What is expected. Leave the pictures out while you restate every entry below word for word.

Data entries

- - -

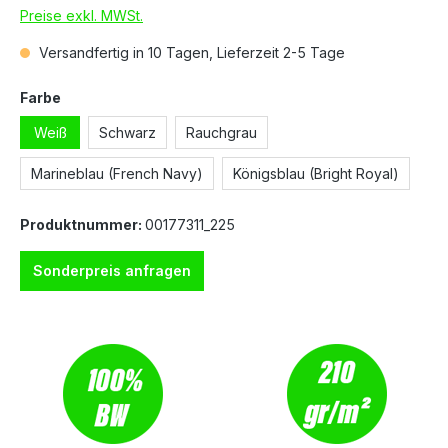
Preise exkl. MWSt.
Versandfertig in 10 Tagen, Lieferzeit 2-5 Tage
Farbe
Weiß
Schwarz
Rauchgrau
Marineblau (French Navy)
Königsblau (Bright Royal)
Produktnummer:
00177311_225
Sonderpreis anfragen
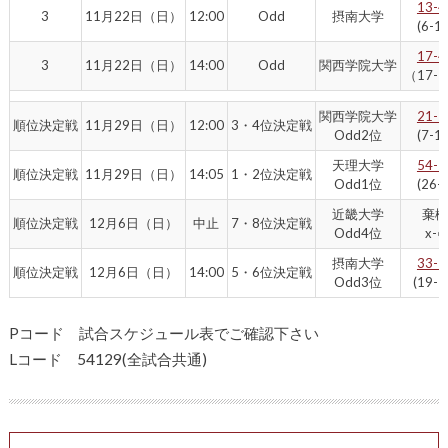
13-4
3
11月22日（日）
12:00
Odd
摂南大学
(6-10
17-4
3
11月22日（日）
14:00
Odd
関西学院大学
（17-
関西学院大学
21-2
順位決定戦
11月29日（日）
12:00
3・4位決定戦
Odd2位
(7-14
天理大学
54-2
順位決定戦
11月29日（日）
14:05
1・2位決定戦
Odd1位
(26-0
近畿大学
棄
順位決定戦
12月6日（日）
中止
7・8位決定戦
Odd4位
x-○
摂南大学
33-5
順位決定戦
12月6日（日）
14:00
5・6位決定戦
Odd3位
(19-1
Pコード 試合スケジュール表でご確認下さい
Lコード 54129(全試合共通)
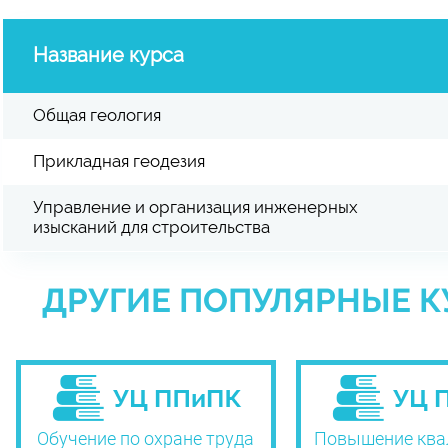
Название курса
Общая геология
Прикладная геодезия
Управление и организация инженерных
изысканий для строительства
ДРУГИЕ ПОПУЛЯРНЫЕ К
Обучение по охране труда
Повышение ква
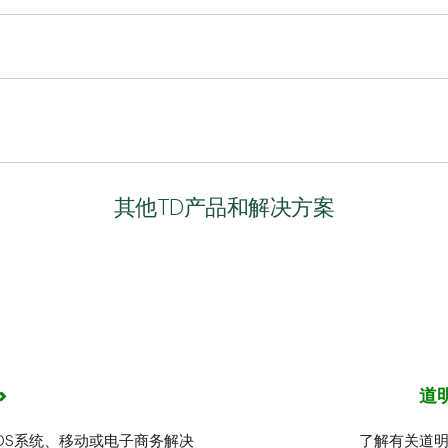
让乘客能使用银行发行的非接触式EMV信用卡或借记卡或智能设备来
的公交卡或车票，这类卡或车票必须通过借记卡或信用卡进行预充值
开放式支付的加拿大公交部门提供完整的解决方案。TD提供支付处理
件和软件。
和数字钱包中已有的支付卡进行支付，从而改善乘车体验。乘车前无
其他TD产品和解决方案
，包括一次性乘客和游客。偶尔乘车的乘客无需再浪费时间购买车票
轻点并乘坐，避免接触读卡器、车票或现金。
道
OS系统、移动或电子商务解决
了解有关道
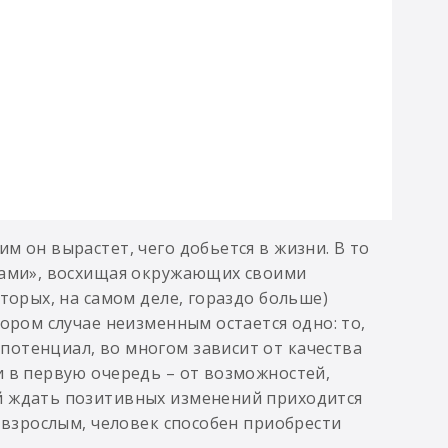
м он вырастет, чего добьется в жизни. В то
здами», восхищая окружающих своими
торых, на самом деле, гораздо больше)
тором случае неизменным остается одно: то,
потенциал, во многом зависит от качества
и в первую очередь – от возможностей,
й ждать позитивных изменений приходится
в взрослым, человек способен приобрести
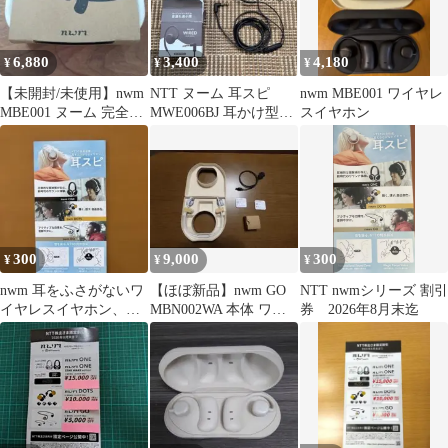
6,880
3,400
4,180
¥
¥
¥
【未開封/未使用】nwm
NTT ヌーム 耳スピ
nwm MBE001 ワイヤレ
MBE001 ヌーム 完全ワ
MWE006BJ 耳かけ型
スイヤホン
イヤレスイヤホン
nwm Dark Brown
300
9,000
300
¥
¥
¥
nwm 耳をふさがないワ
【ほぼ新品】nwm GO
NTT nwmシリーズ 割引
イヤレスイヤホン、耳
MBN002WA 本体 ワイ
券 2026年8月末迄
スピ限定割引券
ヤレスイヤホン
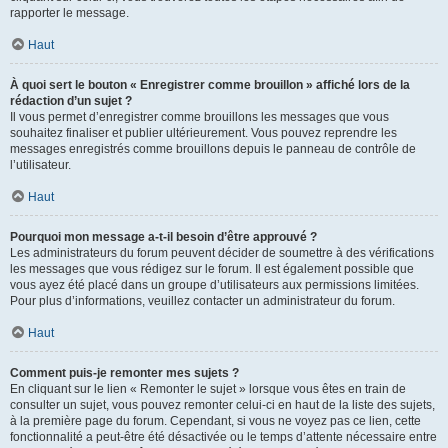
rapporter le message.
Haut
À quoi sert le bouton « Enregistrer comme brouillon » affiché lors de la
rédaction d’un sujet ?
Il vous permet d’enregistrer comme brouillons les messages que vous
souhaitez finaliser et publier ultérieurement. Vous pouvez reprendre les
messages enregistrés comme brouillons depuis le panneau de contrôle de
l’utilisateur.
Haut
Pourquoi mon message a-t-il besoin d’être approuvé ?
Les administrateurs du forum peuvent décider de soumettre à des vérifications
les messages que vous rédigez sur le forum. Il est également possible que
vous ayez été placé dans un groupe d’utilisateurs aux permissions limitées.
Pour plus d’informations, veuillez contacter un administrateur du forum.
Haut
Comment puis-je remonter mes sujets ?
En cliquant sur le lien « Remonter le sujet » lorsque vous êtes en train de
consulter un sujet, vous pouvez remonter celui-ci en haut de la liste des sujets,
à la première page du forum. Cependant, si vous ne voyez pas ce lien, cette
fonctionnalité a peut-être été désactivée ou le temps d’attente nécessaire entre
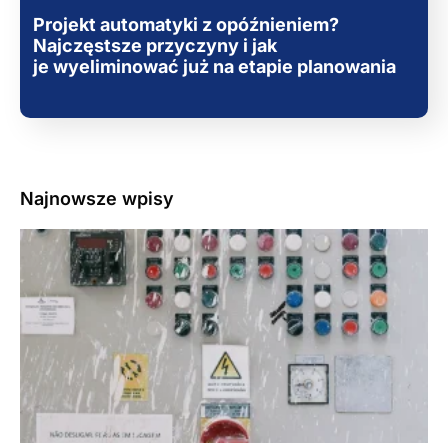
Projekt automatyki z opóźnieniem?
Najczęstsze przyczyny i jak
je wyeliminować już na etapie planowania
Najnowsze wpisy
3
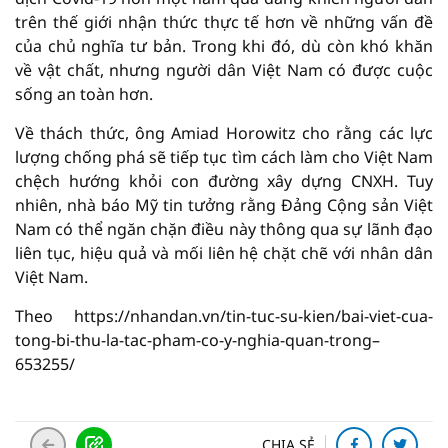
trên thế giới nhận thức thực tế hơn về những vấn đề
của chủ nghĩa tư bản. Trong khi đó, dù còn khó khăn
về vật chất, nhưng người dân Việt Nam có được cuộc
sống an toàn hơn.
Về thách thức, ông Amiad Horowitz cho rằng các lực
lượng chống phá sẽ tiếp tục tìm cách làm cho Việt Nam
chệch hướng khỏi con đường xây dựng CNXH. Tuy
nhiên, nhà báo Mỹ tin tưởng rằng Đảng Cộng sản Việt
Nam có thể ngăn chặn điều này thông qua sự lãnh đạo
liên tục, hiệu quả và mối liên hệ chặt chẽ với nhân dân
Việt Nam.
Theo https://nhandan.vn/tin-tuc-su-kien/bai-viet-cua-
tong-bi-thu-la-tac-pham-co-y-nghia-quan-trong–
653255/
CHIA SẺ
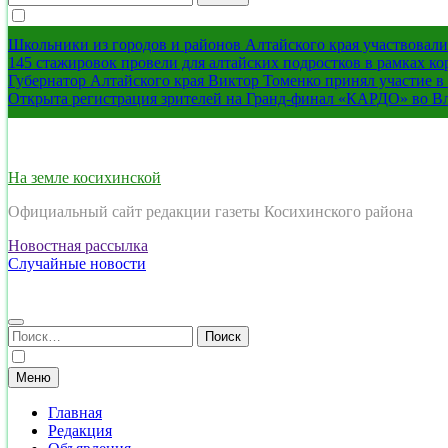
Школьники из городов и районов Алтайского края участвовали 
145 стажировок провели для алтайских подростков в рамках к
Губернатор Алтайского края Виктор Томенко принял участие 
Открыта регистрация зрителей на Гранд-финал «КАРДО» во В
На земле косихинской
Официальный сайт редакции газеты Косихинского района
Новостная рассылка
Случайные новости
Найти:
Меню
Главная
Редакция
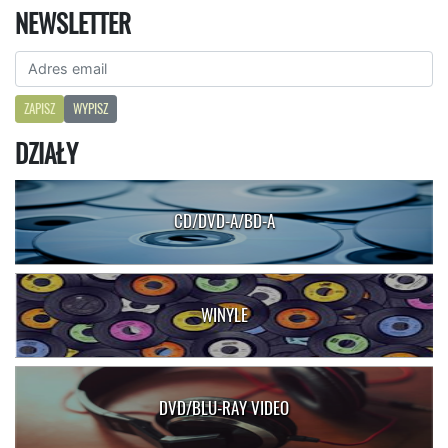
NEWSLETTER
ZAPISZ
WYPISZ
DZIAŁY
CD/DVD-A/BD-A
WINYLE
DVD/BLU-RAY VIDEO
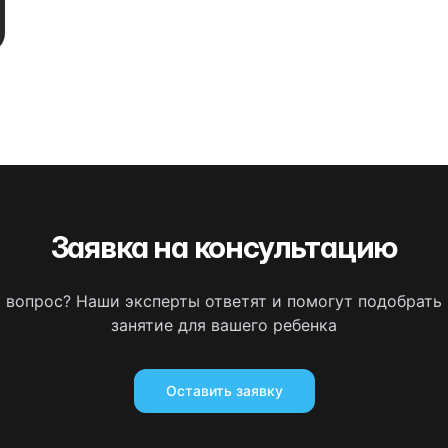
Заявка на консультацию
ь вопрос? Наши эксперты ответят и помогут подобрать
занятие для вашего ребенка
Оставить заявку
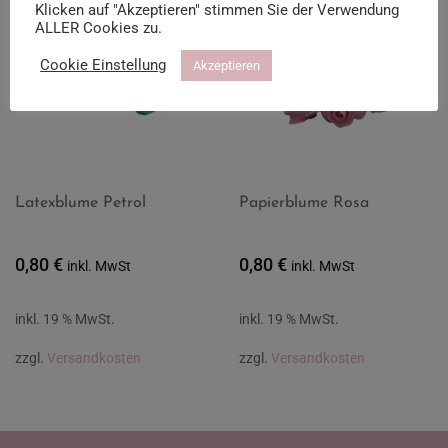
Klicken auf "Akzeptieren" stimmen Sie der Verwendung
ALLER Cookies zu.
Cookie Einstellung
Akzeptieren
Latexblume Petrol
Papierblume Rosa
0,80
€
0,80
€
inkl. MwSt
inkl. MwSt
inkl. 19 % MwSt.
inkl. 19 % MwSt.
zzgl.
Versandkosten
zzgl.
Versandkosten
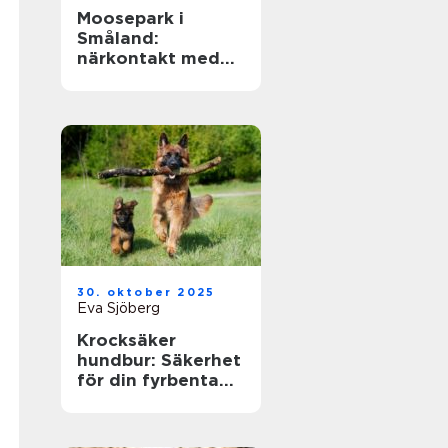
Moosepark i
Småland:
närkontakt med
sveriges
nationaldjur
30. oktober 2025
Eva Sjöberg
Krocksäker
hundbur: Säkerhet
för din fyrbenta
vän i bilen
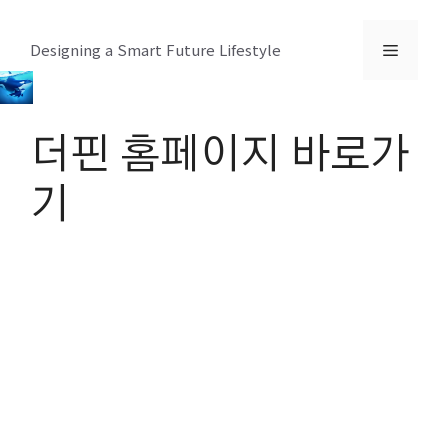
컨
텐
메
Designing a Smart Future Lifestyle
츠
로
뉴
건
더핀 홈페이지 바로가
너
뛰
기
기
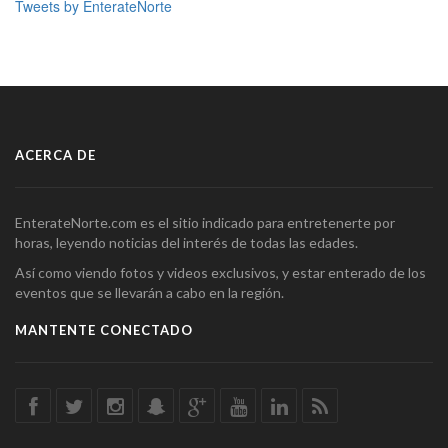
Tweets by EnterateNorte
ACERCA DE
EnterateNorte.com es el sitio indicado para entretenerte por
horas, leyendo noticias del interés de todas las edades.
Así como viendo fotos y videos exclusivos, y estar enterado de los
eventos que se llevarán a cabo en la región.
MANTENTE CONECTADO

- - -

Result of the task.
Preise exkl. MWSt.
Versandfertig in 10 Tagen, Lieferzeit 2-5 Tage
Farbe
Weiß
Schwarz
Rauchgrau
Marineblau (French Navy)
Königsblau (Bright Royal)
Produktnummer:
00177311_225
Sonderpreis anfragen
13-4
3
11月22日（日）
12:00
Odd
摂南大学
(6-10
17-4
3
11月22日（日）
14:00
Odd
関西学院大学
（17-
関西学院大学
21-2
順位決定戦
11月29日（日）
12:00
3・4位決定戦
Odd2位
(7-14
天理大学
54-2
順位決定戦
11月29日（日）
14:05
1・2位決定戦
Odd1位
(26-0
近畿大学
棄
順位決定戦
12月6日（日）
中止
7・8位決定戦
Odd4位
x-○
摂南大学
33-5
順位決定戦
12月6日（日）
14:00
5・6位決定戦
Odd3位
(19-1
Pコード 試合スケジュール表でご確認下さい
Lコード 54129(全試合共通)
Название курса
Общая геология
Прикладная геодезия
Управление и организация инженерных
изысканий для строительства
ДРУГИЕ ПОПУЛЯРНЫЕ К
Обучение по охране труда
Повышение ква
让乘客能使用银行发行的非接触式EMV信用卡或借记卡或智能设备来
的公交卡或车票，这类卡或车票必须通过借记卡或信用卡进行预充值
开放式支付的加拿大公交部门提供完整的解决方案。TD提供支付处理
件和软件。
和数字钱包中已有的支付卡进行支付，从而改善乘车体验。乘车前无
其他TD产品和解决方案
，包括一次性乘客和游客。偶尔乘车的乘客无需再浪费时间购买车票
轻点并乘坐，避免接触读卡器、车票或现金。
道
OS系统、移动或电子商务解决
了解有关道
м он вырастет, чего добьется в жизни. В то
здами», восхищая окружающих своими
торых, на самом деле, гораздо больше)
тором случае неизменным остается одно: то,
потенциал, во многом зависит от качества
и в первую очередь – от возможностей,
й ждать позитивных изменений приходится
в взрослым, человек способен приобрести
6,880
3,400
4,180
¥
¥
¥
【未開封/未使用】nwm
NTT ヌーム 耳スピ
nwm MBE001 ワイヤレ
MBE001 ヌーム 完全ワ
MWE006BJ 耳かけ型
スイヤホン
イヤレスイヤホン
nwm Dark Brown
300
9,000
300
¥
¥
¥
nwm 耳をふさがないワ
【ほぼ新品】nwm GO
NTT nwmシリーズ 割引
イヤレスイヤホン、耳
MBN002WA 本体 ワイ
券 2026年8月末迄
スピ限定割引券
ヤレスイヤホン
rapporter le message.
Haut
À quoi sert le bouton « Enregistrer comme brouillon » affiché lors de la
rédaction d’un sujet ?
Il vous permet d’enregistrer comme brouillons les messages que vous
souhaitez finaliser et publier ultérieurement. Vous pouvez reprendre les
messages enregistrés comme brouillons depuis le panneau de contrôle de
l’utilisateur.
Haut
Pourquoi mon message a-t-il besoin d’être approuvé ?
Les administrateurs du forum peuvent décider de soumettre à des vérifications
les messages que vous rédigez sur le forum. Il est également possible que
vous ayez été placé dans un groupe d’utilisateurs aux permissions limitées.
Pour plus d’informations, veuillez contacter un administrateur du forum.
Haut
Comment puis-je remonter mes sujets ?
En cliquant sur le lien « Remonter le sujet » lorsque vous êtes en train de
consulter un sujet, vous pouvez remonter celui-ci en haut de la liste des sujets,
à la première page du forum. Cependant, si vous ne voyez pas ce lien, cette
fonctionnalité a peut-être été désactivée ou le temps d’attente nécessaire entre
Projekt automatyki z opóźnieniem?
Najczęstsze przyczyny i jak
je wyeliminować już na etapie planowania
Najnowsze wpisy
3
trên thế giới nhận thức thực tế hơn về những vấn đề
của chủ nghĩa tư bản. Trong khi đó, dù còn khó khăn
về vật chất, nhưng người dân Việt Nam có được cuộc
sống an toàn hơn.
Về thách thức, ông Amiad Horowitz cho rằng các lực
lượng chống phá sẽ tiếp tục tìm cách làm cho Việt Nam
chệch hướng khỏi con đường xây dựng CNXH. Tuy
nhiên, nhà báo Mỹ tin tưởng rằng Đảng Cộng sản Việt
Nam có thể ngăn chặn điều này thông qua sự lãnh đạo
liên tục, hiệu quả và mối liên hệ chặt chẽ với nhân dân
Việt Nam.
Theo https://nhandan.vn/tin-tuc-su-kien/bai-viet-cua-
tong-bi-thu-la-tac-pham-co-y-nghia-quan-trong–
653255/
CHIA SẺ
Школьники из городов и районов Алтайского края участвовали 
145 стажировок провели для алтайских подростков в рамках к
Губернатор Алтайского края Виктор Томенко принял участие 
Открыта регистрация зрителей на Гранд-финал «КАРДО» во В
На земле косихинской
Официальный сайт редакции газеты Косихинского района
Новостная рассылка
Случайные новости
Найти:
Меню
Главная
Редакция
NEWSLETTER
ZAPISZ
WYPISZ
DZIAŁY
CD/DVD-A/BD-A
WINYLE
DVD/BLU-RAY VIDEO
Заявка на консультацию
ь вопрос? Наши эксперты ответят и помогут подобрать
занятие для вашего ребенка
Оставить заявку
Klicken auf "Akzeptieren" stimmen Sie der Verwendung
ALLER Cookies zu.
Cookie Einstellung
Akzeptieren
Latexblume Petrol
Papierblume Rosa
0,80
€
0,80
€
inkl. MwSt
inkl. MwSt
inkl. 19 % MwSt.
inkl. 19 % MwSt.
zzgl.
Versandkosten
zzgl.
Versandkosten
Moosepark i
Småland:
närkontakt med
sveriges
nationaldjur
30. oktober 2025
Eva Sjöberg
Krocksäker
hundbur: Säkerhet
för din fyrbenta
vän i bilen
컨
텐
메
Designing a Smart Future Lifestyle
츠
로
뉴
건
더핀 홈페이지 바로가
너
뛰
기
기
Tweets by EnterateNorte
ACERCA DE
EnterateNorte.com es el sitio indicado para entretenerte por
horas, leyendo noticias del interés de todas las edades.
Así como viendo fotos y videos exclusivos, y estar enterado de los
eventos que se llevarán a cabo en la región.
MANTENTE CONECTADO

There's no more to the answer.